3) En toute honnêteté
Vanessa s'était accoudée, à demi-avachie sur la table circulaire. Son visage indolent reposait sur deux doigts, les ongles coupés courts. En face, Nelly demeurait stoïque, tandis qu'elle finissait docilement son troisième verre de la soirée. Elle manquait d'élégance, à l'image de sa manucure écaillée et bancale. Et pourtant, Vanessa s'était mise à lui faire les yeux doux.
Lorsqu'elle releva le nez de sa boisson et rencontra ce regard ravageur, Nelly s'esclaffa en arrosant la table de sa dernière gorgée.
— C'est quoi ça ? Tu me sors le grand jeu ?
— Désolée, c'est l'habitude, s'excusa Vanessa, soudain redressée.
— Oh, je vois ! L'habitude... Tu les collectionnes ? Tu les emballes comment ? Avec ton corps d'athlète ou tes beaux grands yeux bleus ?
Son sourire se crispa et elle roula des yeux, comme pour brouiller l'allure d'eau claire de ses iris. Elle avait l'habitude qu'on la regarde de travers ou qu'on la complimente, mais le subtil mélange des deux provoquait une piqûre des plus irritantes.
— Pour être franche, confessa-t-elle dans une sorte de chuchotement, en général, je leur propose juste de coucher avec moi. Si je me prends un râteau, eh bien, je passe mon chemin.
— C'est presque trop facile.
Ce soupir recelait une pointe de déception, laquelle n'échappa pas aux sens acérés du chasseur, même fourbu. Observation, intuition et réactivité, tels avaient toujours été les atouts essentiels de Vanessa. Ses collègues l'appelaient souvent par des noms de félins, qu'elle ne démentait pas.
— Je suis pas vraiment volage, tu sais, se défendit la jeune femme. Je crois même que je pourrais coucher tous les jours avec la même personne. Je recherche pas réellement d'expérience exotique, j'ai pas de fétiche non plus.

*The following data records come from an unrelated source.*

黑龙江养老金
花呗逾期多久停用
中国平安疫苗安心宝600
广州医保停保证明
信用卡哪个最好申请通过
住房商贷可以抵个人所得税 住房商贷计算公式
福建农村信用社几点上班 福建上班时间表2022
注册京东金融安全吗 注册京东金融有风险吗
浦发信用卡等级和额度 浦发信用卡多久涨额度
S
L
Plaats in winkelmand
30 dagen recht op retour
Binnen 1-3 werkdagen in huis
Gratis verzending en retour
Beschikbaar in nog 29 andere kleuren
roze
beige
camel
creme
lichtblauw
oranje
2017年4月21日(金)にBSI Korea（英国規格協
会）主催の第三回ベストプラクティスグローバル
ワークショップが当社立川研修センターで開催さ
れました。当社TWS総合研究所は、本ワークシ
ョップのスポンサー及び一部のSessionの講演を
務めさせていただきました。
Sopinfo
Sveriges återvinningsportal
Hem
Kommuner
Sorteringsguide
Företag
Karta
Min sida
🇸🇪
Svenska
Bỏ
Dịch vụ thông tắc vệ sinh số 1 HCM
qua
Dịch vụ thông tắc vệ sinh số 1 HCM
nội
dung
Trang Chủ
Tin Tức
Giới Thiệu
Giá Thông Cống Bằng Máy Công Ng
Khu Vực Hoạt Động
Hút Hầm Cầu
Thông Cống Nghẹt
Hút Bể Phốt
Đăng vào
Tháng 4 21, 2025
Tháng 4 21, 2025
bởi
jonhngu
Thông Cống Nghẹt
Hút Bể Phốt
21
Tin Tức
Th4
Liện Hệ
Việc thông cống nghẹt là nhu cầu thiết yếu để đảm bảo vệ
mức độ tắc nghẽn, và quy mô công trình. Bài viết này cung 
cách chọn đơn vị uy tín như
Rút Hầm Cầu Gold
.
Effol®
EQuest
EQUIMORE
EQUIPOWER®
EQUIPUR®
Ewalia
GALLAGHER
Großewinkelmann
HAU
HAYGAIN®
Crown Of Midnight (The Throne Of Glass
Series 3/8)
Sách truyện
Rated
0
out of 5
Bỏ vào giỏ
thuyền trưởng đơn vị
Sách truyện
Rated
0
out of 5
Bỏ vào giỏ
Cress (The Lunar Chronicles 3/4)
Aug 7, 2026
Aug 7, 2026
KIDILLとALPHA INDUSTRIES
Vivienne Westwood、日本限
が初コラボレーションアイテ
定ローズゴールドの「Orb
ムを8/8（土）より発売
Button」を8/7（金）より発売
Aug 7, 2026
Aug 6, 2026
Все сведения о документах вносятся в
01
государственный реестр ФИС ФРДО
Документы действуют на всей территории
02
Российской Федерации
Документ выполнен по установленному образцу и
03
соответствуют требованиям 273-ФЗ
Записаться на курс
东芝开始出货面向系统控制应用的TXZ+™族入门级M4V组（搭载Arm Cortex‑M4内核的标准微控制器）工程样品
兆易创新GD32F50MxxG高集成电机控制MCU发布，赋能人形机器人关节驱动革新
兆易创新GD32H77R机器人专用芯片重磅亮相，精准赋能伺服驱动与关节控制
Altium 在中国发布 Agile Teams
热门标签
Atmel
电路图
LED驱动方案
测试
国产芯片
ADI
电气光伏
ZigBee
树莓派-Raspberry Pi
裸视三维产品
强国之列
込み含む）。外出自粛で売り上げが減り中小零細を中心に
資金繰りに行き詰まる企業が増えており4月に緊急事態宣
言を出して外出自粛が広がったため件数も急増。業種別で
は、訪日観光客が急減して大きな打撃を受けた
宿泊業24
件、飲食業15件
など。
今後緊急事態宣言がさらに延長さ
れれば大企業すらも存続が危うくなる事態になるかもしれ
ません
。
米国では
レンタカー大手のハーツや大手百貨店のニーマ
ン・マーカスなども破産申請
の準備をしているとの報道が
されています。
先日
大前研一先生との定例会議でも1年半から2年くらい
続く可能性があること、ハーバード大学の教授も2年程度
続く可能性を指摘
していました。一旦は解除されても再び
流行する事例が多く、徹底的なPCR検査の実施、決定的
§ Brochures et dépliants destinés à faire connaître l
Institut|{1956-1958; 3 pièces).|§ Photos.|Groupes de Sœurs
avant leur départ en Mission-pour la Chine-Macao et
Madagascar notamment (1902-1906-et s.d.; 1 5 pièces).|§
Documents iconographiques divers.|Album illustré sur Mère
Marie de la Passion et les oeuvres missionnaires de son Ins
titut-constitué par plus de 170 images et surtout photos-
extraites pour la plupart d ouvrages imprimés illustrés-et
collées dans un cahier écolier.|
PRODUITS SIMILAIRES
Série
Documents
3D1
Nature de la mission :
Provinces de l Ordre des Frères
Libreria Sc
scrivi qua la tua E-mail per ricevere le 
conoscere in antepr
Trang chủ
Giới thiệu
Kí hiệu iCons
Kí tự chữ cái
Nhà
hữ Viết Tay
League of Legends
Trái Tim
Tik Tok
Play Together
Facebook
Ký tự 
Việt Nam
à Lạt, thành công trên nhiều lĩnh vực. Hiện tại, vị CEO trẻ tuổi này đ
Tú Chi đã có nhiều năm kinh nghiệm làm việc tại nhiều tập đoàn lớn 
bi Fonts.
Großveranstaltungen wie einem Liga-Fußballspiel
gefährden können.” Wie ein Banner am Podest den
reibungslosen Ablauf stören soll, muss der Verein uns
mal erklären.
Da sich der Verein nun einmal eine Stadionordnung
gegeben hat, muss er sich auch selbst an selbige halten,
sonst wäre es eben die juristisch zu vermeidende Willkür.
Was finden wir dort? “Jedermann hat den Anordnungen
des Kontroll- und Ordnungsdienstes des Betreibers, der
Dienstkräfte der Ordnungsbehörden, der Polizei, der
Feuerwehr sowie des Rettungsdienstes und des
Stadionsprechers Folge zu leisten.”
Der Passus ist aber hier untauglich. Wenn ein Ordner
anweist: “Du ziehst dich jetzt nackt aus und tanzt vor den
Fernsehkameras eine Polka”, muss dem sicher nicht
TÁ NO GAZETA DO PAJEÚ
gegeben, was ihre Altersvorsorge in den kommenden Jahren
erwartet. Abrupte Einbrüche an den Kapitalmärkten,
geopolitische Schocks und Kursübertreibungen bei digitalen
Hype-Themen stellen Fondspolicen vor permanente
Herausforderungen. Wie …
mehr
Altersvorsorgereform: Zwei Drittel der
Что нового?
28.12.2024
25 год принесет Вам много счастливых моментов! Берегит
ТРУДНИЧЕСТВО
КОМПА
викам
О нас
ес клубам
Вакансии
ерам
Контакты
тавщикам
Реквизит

— Tous les jours, ceci dit, releva Nelly. C'est beaucoup, non ? T'es genre... nympho ? Je m'en fous un peu, en fait. Je suis qui, pour juger ? C'est juste que moi, le sexe, j'ai aucun mal à m'en passer. Ça ou autre chose. J'aime autant un bon whisky, ou une histoire d'horreur. C'est pas que j'aime pas qu'on me touche. Disons que... ça me laisse indifférente.
— Tu vas me faire chialer...
— C'est vraiment rien, tu sais. Je t'assure que je m'en fiche.
— Les gens parlent trop, quand ils ont bu. Mais ils sont vrais, aussi. Une sorte d'eux-mêmes décuplée à l'extrême. Tu vois le truc ? Mais toi et moi, au point où on en est, on n'a pas vraiment besoin d'un verre de plus pour être franches. Pas vrai ? Je vais pas te déballer toutes mes techniques de drague, et pourtant tu me plais. Tu me plais vraiment, Nelly. Je sais même pas bien pourquoi. Alors je me disais juste qu'au lieu de se tourner autour comme des ados, on pourrait discuter, vraiment, en toute honnêteté.
— L'honnêteté, ça me va.
Sa propre audace la saisissait. Une autre sorte d'ivresse avait pris le dessus et Vanessa, hilare, acheva d'enfoncer le clou d'un air pleinement béat.
— Honnêtement... j'adore le sexe !
Une bulle de rire grinça, à l'entrée de sa gorge
— Et toi, Nelly, qu'est-ce qui te fait vibrer ?
— J'en sais trop rien. Peut-être... qu'on me félicite.
Leurs regards se soutinrent, se jaugèrent et, parce qu'elle était parfaitement sérieuse, elles explosèrent d'un même gloussement complice. Moqueuse, Vanessa la gratifia d'une petite tape sur le sommet du crâne. La douceur de ses cheveux. Son sourire mielleux. Sa main sèche lui glissait lentement sur la joue. Le rire stoppa net. Alors, comme en prenant conscience de la limite qu'elle venait de franchir, Nelly recula subitement, rangea ses doigts nerveux dans le bout de ses manches flasques, la gêne au bord des lèvres.
— Pardon... C'est la fatigue, je crois... Je vais rentrer. Ça vaut mieux.